Well now, financial services is following suit. You’ve got banks and other financial institutions across the planet jumping in. You see it in insurance and health care. If you’re not leaning edge, or fast following, you’re going to get left behind. You have to commit to the journey, and you have to do that now.
J. Maguire:
Bernard, if you’re not leading edge you’re going to get left behind, agree or disagree? That’s a pretty radical piece of advice. That might scare a few people out there, but I love how forward looking it is. Agree when it comes to what’s coming in your crystal ball in the cloud?
B. Golden:
Michael, with your passion, you could be the preacher at some sort of royal wedding.
J. Maguire:
You could be the cloud Evangelist, or both of you could.
B. Golden:
I’d like to return to the cost side. Michael had mentioned, briefly, the digital or innovation side, I think that’s what is important to think about if you’re coming to cloud. My assertion is, ten years from now, we won’t even talk about cloud, it’ll just be the way computing is done. And the reason is, cloud enables innovation. It’s what I call an innovation platform.

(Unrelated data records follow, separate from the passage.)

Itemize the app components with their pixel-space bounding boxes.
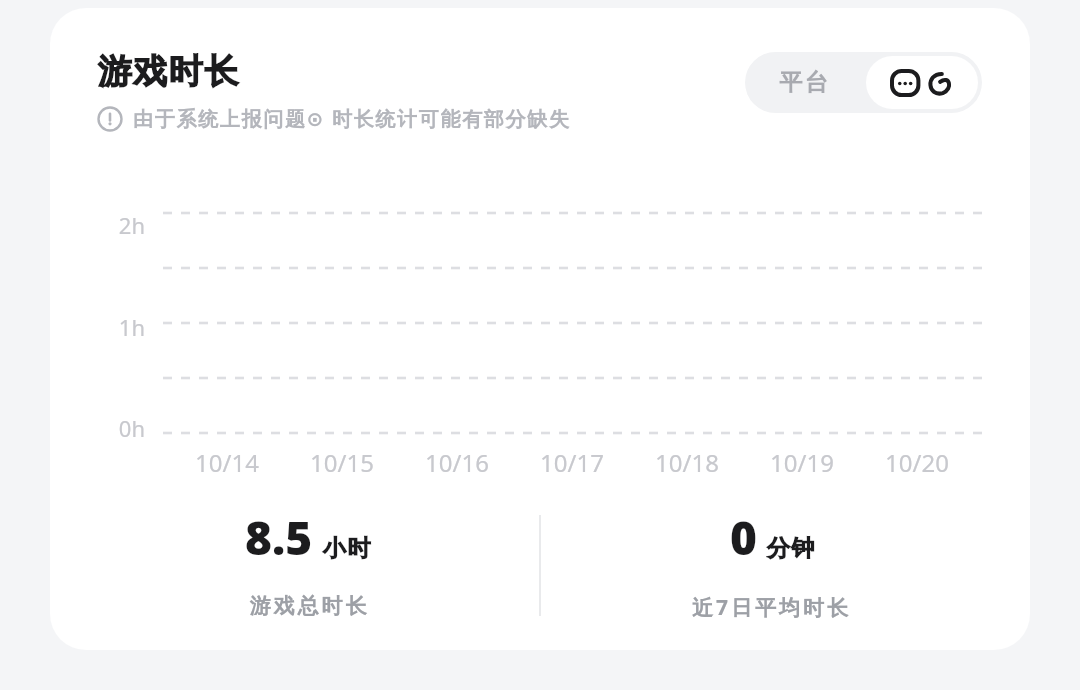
staticText: 近7日平均时长 — [692, 593, 852, 622]
staticText: 8.5 — [245, 506, 313, 569]
staticText: 由于系统上报问题⊙ 时长统计可能有部分缺失 — [133, 105, 571, 132]
staticText: 游戏时长 — [97, 50, 239, 93]
button[interactable]: 平台 — [745, 52, 862, 113]
staticText: 10/14 — [195, 446, 259, 479]
staticText: 0h — [118, 413, 145, 443]
staticText: 1h — [118, 312, 145, 342]
staticText: 10/19 — [770, 446, 834, 479]
staticText: 游戏总时长 — [248, 593, 368, 619]
staticText: 小时 — [322, 534, 371, 563]
staticText: 0 — [730, 506, 757, 569]
staticText: 10/15 — [310, 446, 374, 479]
staticText: 10/17 — [540, 446, 604, 479]
staticText: 分钟 — [766, 534, 815, 563]
staticText: 平台 — [778, 68, 829, 97]
staticText: 2h — [118, 210, 145, 240]
staticText: 10/18 — [655, 446, 719, 479]
staticText: 10/20 — [885, 446, 949, 479]
button[interactable]: 8.5 — [88, 506, 528, 619]
button[interactable]: 0 — [552, 506, 992, 622]
staticText: 10/16 — [425, 446, 489, 479]
button[interactable]: 游戏平台 — [866, 56, 978, 109]
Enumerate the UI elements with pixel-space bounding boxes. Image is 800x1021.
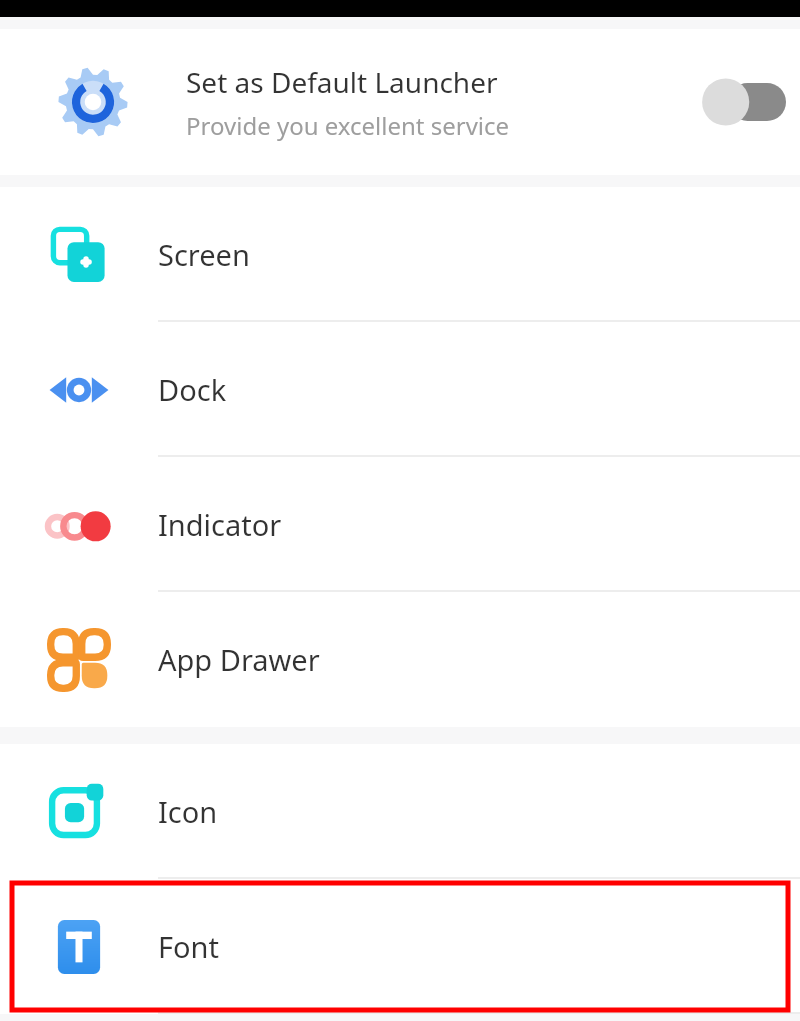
staticText: Font (158, 927, 219, 966)
staticText: Icon (158, 792, 218, 831)
button[interactable]: Indicator (0, 457, 800, 592)
staticText: App Drawer (158, 640, 320, 679)
button[interactable]: Icon (0, 744, 800, 879)
staticText: Set as Default Launcher (186, 63, 498, 101)
button[interactable]: Font (0, 879, 800, 1014)
staticText: Screen (158, 235, 250, 274)
button[interactable]: Set as default launcher toggle (690, 67, 800, 137)
button[interactable]: Set as Default Launcher (0, 29, 800, 175)
staticText: Provide you excellent service (186, 109, 510, 142)
staticText: Dock (158, 370, 227, 409)
button[interactable]: App Drawer (0, 592, 800, 727)
staticText: Indicator (158, 505, 282, 544)
button[interactable]: Screen (0, 187, 800, 322)
button[interactable]: Dock (0, 322, 800, 457)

All you have to do is look at companies like Spotify, AirBnB, Netflix is the poster child for that, who take the capabilities that they get out of this new platform, and say, “How can I redesign business offerings? How can I go after incumbents?” If you’re not someone who is taking advantage of those things, your challenge is that you’re competing with organizations that are.
What’s the old phrase? Bringing a knife to a gun fight, or something like that? I am sorry to be so militaristic in this, but you’re sort of handicapping yourself in the competitive frontier that will be the basis of being competitive in your industry, I think, if you don’t do that. And, if you continue to carry forward the attitude that’s like, “Well, cloud computing is just a data center at the end of a wire,” you’re going to be stuck in the old way of doing things. That is a competitive disadvantage from a business perspective, not from a technology perspective. You asked for a couple of tips?
J. Maguire:
Yes, please.
B. Golden:
I think you have to pick out a use case that’s most amenable to the capabilities of cloud building. Typically, those are around digital marketing or digital initiatives, mobile. Those are a good place. And you have to go all in with that. You have to say, “How do I adopt what the leading companies in this space are doing, how do I emulate them, how do I adopt their practices.”
It’s going to take skills, let me go higher, you need some really capable people. You should be educating and bringing up to speed your internal staff. They have domain expertise in your industry. You need that as well as the cloud technology people. Then, pick out a project and go for it full board. That would be my suggestion and recommendation.
J. Maguire:
That’s great. There is so much more we could speak about, but we said an enormous amount in a fairly short amount of time, and I think we’re good today. I appreciate the two of you sharing your expertise, thank you very much.